The second step being the slow step makes finding the rate law for the overall reaction more difficult because it may contain an intermediate, which is never included in the overall rate law.
Last edited by Ju-Wei Wang 1I on Tue Mar 13, 2018 6:57 pm, edited 1 time in total.

Kathleen Vidanes 1E
Posts: 62
Joined: Fri Sep 29, 2017 7:07 am

### Re: Rate-Determining Step

There was a homework problem that I did (15.53c) in which the 2nd step was the slow step, and it did contain an intermediate (NO3):
Step1 NO2 + NO2 ⇌ NO + NO3 and its reverse (both fast, equilibrium)
Step2 NO3 + CO --> NO2 + CO2 (slow)

However, finding the rate law did not seem to be difficult: Rate = k[NO3][CO]. I found the rate law through the same way that I would have if the 1st step was the slow step -- by multiplying the concentration of the reactants with the rate constant. Was it simply a coincidence?
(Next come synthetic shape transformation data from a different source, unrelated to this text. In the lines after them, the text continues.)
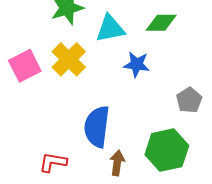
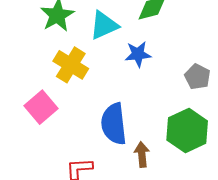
pink square: (25, 66) -> (41, 107), moved

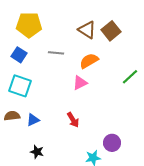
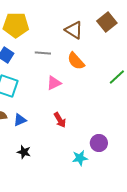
brown square: (111, 31) -> (107, 22), moved
orange semicircle: (89, 61) -> (76, 61), turned -102
pink triangle: (80, 83) -> (54, 83), moved

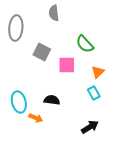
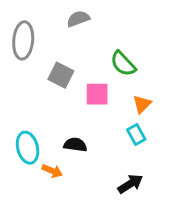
gray semicircle: (54, 13) -> (78, 19), turned 77

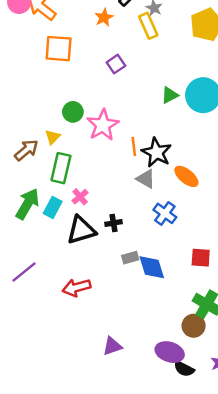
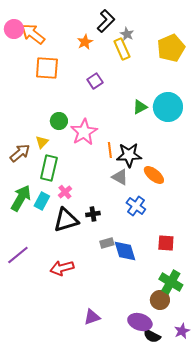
black star: (157, 153) -> (129, 155), turned -30

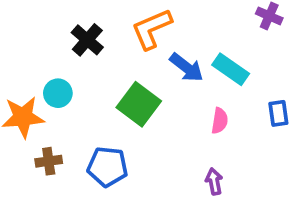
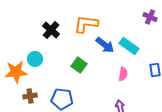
orange L-shape: (152, 29) -> (86, 24), turned 30
green square: (139, 104) -> (79, 65), size x0.7

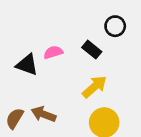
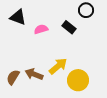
black triangle: (27, 65) -> (18, 17), moved
yellow arrow: (94, 87) -> (58, 66), moved

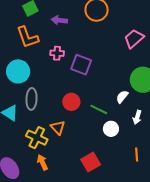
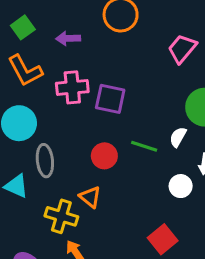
pink cross: (57, 53) -> (72, 87), size x1.5
green line: (99, 110) -> (144, 146), moved
white circle: (111, 129) -> (181, 186), moved
red square: (91, 162) -> (163, 239), moved

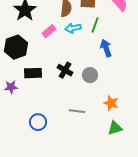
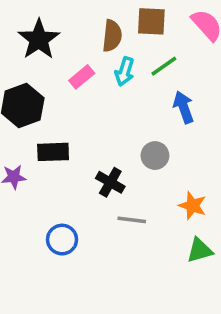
green line: (95, 25) -> (164, 66), turned 35
cyan arrow: (73, 28) -> (125, 72), turned -63
black cross: (65, 70) -> (110, 182), moved

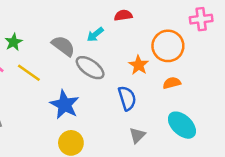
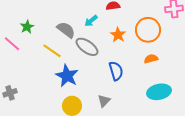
orange star: (139, 65) -> (118, 35), moved
yellow line: (29, 73) -> (52, 51), moved
cyan ellipse: (182, 125) -> (159, 92), turned -55
gray triangle: (137, 135) -> (104, 101), moved

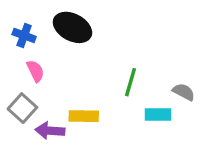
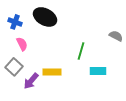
gray semicircle: (184, 92) -> (116, 36), moved
purple arrow: (50, 131) -> (31, 81), turned -54

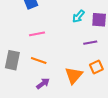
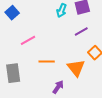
orange line: (39, 60) -> (47, 62), moved
purple arrow: (43, 83) -> (58, 87), moved

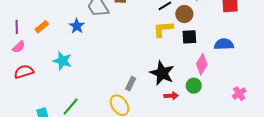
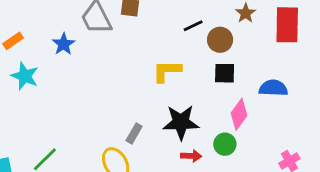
yellow L-shape: (163, 29) -> (167, 71), moved
cyan star: (62, 61) -> (25, 76), moved
black star: (162, 73) -> (181, 122), turned -30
Or is there a different way to calculate the rate law if the 2nd step is the slow step?

Ju-Wei Wang 1I
Posts: 31
Joined: Fri Sep 29, 2017 7:05 am

### Re: Rate-Determining Step

You're correct that the rate law for step 2 is rate = k[NO3][CO], but that is the rate law for that specific step, not for the overall reaction.

Sabrina Fardeheb 2B
Posts: 51
Joined: Sat Jul 22, 2017 3:00 am
Been upvoted: 1 time

### Re: Rate-Determining Step

If the first step is the slow step, then it is significantly easier to solve and determine the rate law as no intermediates appear. However, if the fast step precedes the slow step, then we use the pre-equilibrium approach, which has a more complex effect on the overall reaction as we have to find a concentration that will substitute that of the concentration in order to derive a rate law that will match the observed one.